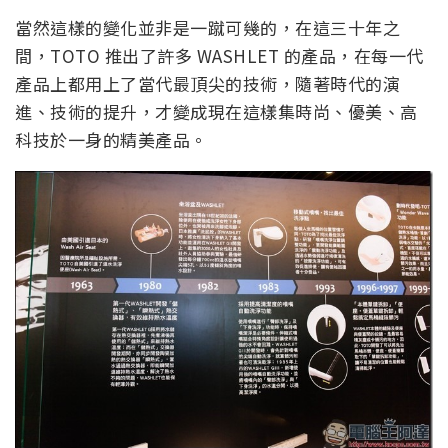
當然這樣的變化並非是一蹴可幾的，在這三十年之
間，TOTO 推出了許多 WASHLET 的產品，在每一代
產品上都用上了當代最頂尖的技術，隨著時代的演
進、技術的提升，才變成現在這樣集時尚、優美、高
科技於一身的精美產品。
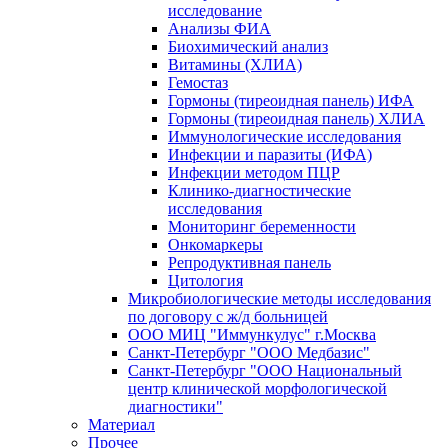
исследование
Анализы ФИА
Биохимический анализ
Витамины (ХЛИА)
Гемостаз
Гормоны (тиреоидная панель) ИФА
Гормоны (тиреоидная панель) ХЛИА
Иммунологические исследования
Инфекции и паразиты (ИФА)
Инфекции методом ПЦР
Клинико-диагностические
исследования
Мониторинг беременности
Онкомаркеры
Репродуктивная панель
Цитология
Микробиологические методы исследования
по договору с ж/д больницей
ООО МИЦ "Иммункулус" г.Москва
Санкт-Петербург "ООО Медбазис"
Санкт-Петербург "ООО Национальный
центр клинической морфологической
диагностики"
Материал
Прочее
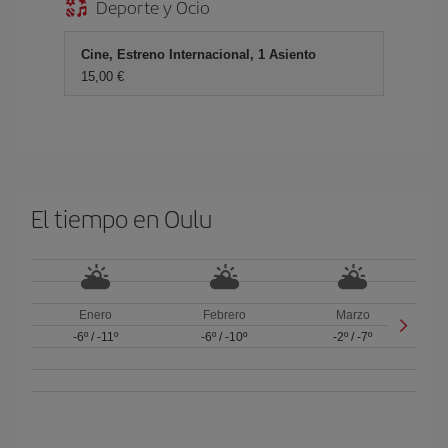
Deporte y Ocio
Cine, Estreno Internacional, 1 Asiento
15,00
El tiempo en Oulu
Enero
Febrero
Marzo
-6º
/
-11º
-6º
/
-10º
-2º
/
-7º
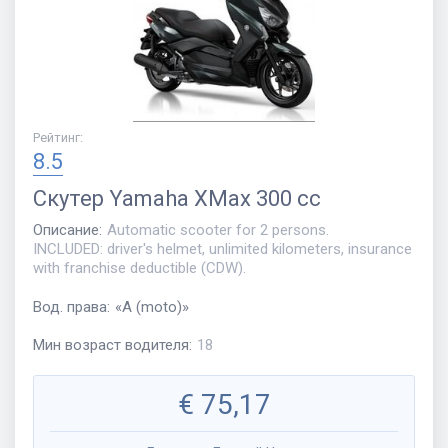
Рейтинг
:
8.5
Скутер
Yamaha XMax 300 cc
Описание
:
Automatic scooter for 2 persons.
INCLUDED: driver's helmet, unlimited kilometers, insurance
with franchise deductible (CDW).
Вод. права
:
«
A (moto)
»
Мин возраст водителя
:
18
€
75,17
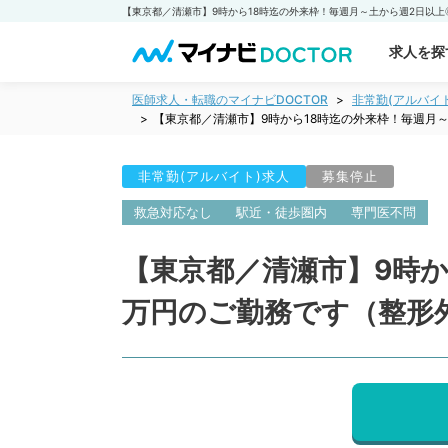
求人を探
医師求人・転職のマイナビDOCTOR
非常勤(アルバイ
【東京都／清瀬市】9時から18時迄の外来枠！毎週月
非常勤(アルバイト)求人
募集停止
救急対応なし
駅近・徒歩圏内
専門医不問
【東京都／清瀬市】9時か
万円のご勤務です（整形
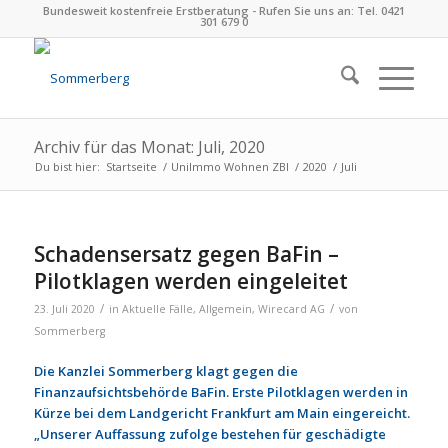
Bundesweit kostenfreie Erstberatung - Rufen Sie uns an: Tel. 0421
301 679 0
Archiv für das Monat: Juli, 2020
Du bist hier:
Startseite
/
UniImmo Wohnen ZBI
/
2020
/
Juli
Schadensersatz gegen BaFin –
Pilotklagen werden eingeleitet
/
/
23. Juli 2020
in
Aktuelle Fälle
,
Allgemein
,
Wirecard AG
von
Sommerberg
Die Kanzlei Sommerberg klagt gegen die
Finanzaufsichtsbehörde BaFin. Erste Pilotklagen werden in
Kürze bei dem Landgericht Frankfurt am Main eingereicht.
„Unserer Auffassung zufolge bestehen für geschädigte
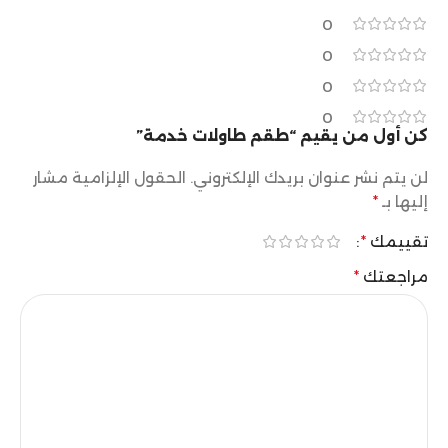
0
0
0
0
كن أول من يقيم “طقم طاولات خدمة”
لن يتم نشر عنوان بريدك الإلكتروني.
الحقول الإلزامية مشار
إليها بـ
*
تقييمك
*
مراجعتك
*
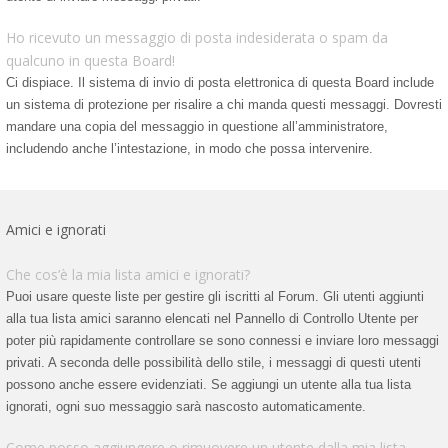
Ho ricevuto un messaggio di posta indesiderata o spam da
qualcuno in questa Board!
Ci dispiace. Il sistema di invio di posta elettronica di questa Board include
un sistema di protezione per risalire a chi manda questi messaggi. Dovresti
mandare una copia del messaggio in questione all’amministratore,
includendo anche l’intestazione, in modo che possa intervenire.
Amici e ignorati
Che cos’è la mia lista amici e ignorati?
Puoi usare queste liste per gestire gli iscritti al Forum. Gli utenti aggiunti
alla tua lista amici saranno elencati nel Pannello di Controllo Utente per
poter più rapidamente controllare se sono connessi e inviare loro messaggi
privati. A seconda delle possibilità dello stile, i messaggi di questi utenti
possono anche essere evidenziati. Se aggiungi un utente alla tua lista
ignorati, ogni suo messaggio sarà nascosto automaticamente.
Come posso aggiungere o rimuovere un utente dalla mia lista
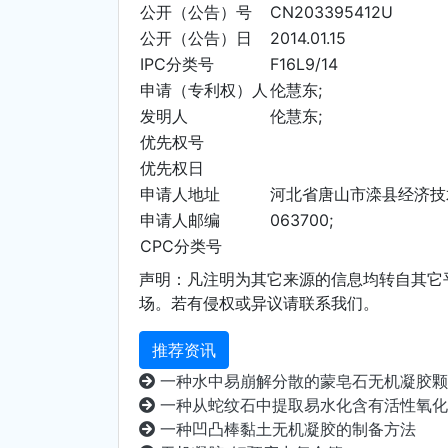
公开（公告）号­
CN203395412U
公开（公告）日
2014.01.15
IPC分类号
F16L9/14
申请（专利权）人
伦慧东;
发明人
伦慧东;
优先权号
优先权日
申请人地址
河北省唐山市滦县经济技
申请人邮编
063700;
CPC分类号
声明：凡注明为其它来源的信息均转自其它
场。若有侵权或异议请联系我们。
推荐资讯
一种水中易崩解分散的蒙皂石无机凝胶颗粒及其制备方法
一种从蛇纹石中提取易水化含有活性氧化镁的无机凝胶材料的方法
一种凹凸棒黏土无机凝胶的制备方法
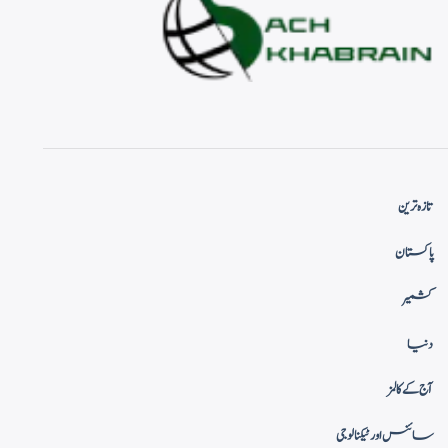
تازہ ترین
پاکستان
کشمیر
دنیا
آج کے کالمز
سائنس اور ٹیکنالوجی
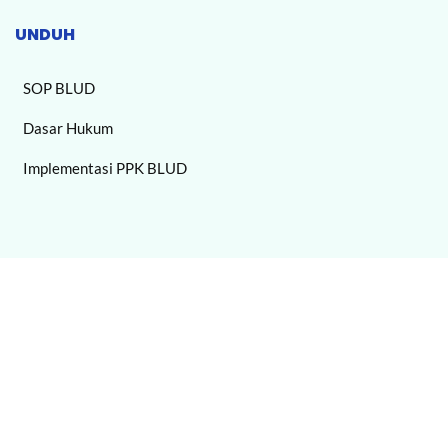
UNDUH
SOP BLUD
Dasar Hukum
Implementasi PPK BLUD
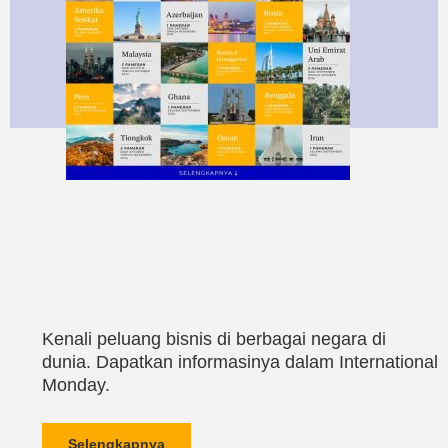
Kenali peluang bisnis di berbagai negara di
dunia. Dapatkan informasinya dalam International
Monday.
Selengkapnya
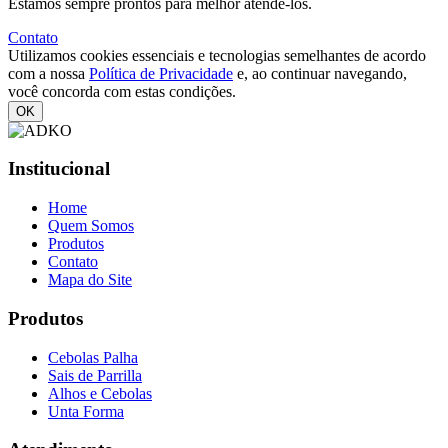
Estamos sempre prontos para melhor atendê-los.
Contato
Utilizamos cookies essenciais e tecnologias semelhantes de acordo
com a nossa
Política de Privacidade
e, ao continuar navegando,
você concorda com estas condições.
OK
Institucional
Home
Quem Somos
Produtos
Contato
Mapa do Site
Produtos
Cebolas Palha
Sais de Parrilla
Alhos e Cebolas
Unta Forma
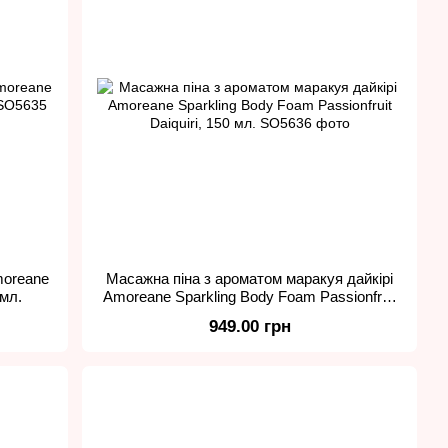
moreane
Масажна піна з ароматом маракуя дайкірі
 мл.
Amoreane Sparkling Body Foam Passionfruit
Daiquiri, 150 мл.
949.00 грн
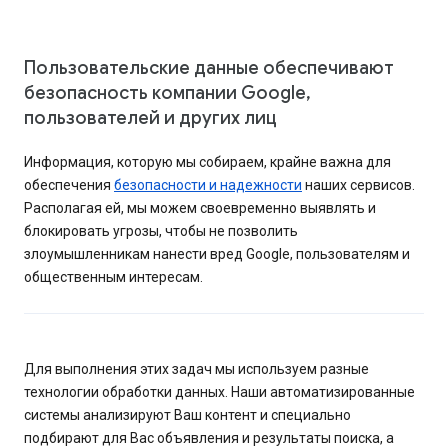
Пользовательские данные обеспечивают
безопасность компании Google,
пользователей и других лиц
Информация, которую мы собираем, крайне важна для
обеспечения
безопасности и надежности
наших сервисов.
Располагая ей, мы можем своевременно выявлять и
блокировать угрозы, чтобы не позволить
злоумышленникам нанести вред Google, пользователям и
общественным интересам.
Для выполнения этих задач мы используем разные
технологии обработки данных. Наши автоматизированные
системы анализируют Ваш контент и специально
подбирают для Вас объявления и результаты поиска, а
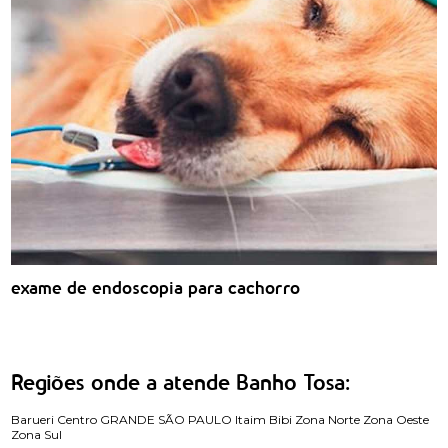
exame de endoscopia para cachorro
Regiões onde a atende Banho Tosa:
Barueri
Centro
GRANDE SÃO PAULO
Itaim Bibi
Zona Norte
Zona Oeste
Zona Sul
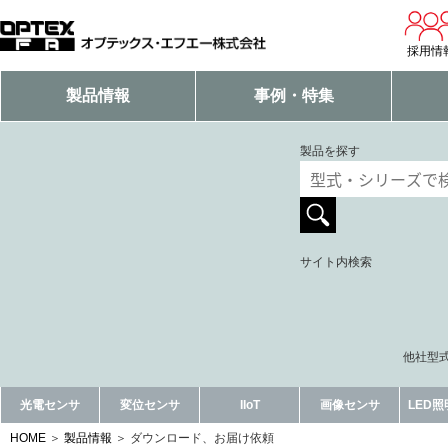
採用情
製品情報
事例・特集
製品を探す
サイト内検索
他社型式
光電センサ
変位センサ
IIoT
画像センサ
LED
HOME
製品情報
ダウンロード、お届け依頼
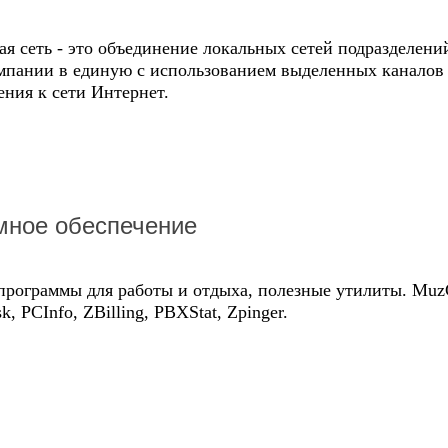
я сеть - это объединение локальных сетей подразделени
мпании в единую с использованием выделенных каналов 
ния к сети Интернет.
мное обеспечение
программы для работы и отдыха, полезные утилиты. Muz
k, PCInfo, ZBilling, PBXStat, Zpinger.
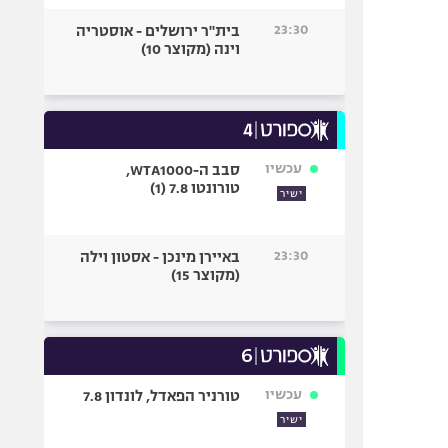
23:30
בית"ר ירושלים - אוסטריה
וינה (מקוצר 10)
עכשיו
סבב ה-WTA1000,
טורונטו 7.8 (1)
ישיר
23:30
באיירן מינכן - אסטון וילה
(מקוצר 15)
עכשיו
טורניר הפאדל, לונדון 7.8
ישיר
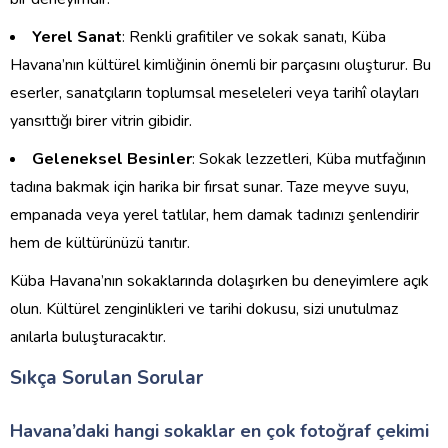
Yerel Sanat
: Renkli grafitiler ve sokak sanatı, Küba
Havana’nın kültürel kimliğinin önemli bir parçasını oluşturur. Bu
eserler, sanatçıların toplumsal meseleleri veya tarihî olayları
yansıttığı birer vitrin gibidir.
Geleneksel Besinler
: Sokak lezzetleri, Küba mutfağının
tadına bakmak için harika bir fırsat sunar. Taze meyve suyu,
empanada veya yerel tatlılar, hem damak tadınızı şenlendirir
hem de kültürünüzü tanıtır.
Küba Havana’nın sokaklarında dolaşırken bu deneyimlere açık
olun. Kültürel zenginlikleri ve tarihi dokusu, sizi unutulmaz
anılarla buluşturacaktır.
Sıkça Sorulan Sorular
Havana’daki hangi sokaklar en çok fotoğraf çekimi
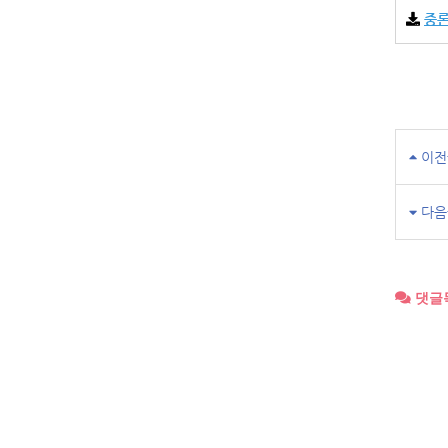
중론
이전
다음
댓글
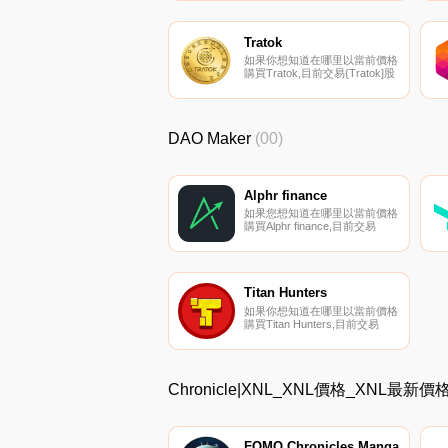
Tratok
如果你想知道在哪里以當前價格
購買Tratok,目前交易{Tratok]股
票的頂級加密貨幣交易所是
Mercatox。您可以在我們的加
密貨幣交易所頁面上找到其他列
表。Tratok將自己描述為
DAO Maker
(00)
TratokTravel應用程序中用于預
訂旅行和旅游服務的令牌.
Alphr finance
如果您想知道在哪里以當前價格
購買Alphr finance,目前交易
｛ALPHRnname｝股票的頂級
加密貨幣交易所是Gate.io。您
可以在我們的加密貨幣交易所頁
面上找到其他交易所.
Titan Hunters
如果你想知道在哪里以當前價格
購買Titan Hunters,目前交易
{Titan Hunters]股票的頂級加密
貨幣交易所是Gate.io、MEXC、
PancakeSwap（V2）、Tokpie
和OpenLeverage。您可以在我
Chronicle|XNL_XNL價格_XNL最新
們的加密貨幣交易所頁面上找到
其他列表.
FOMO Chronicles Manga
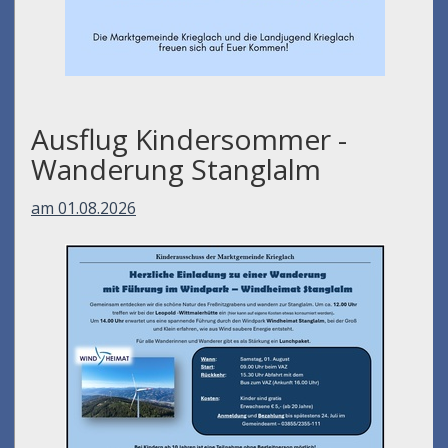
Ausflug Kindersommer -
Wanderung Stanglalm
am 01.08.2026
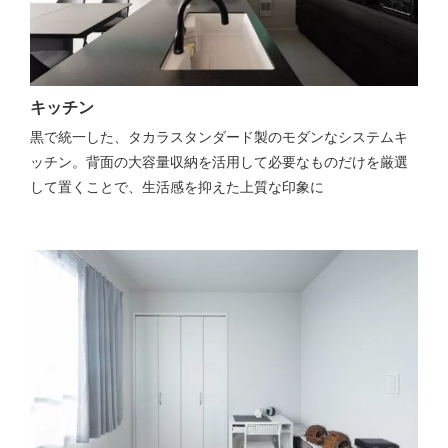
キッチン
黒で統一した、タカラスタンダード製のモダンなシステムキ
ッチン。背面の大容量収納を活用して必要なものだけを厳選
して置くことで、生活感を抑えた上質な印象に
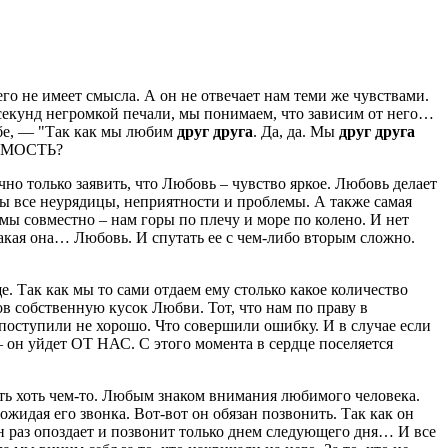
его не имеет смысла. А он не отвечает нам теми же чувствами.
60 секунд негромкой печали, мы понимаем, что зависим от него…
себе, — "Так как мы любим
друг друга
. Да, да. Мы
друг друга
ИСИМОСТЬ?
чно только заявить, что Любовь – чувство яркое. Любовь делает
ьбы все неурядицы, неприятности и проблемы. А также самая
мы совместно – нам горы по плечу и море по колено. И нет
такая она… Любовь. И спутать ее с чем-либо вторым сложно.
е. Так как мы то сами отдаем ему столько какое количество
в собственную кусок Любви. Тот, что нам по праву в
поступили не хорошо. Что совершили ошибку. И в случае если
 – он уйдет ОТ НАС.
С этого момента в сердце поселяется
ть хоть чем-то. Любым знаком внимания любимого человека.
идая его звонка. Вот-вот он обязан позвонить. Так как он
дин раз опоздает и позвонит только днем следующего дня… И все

**Problem requirements**
Look back at the data above, then output exactly the lines from the line holding "医師求人・転職のマイナビDOCTOR" up to and including the line holding "bestehen für geschädigte". Leave out the pictures.

**Result for this exercise**
医師求人・転職のマイナビDOCTOR
非常勤(アルバイ
【東京都／清瀬市】9時から18時迄の外来枠！毎週月
非常勤(アルバイト)求人
募集停止
救急対応なし
駅近・徒歩圏内
専門医不問
【東京都／清瀬市】9時か
万円のご勤務です（整形
Bundesweit kostenfreie Erstberatung - Rufen Sie uns an: Tel. 0421
301 679 0
Archiv für das Monat: Juli, 2020
Du bist hier:
Startseite
/
UniImmo Wohnen ZBI
/
2020
/
Juli
Schadensersatz gegen BaFin –
Pilotklagen werden eingeleitet
/
/
23. Juli 2020
in
Aktuelle Fälle
,
Allgemein
,
Wirecard AG
von
Sommerberg
Die Kanzlei Sommerberg klagt gegen die
Finanzaufsichtsbehörde BaFin. Erste Pilotklagen werden in
Kürze bei dem Landgericht Frankfurt am Main eingereicht.
„Unserer Auffassung zufolge bestehen für geschädigte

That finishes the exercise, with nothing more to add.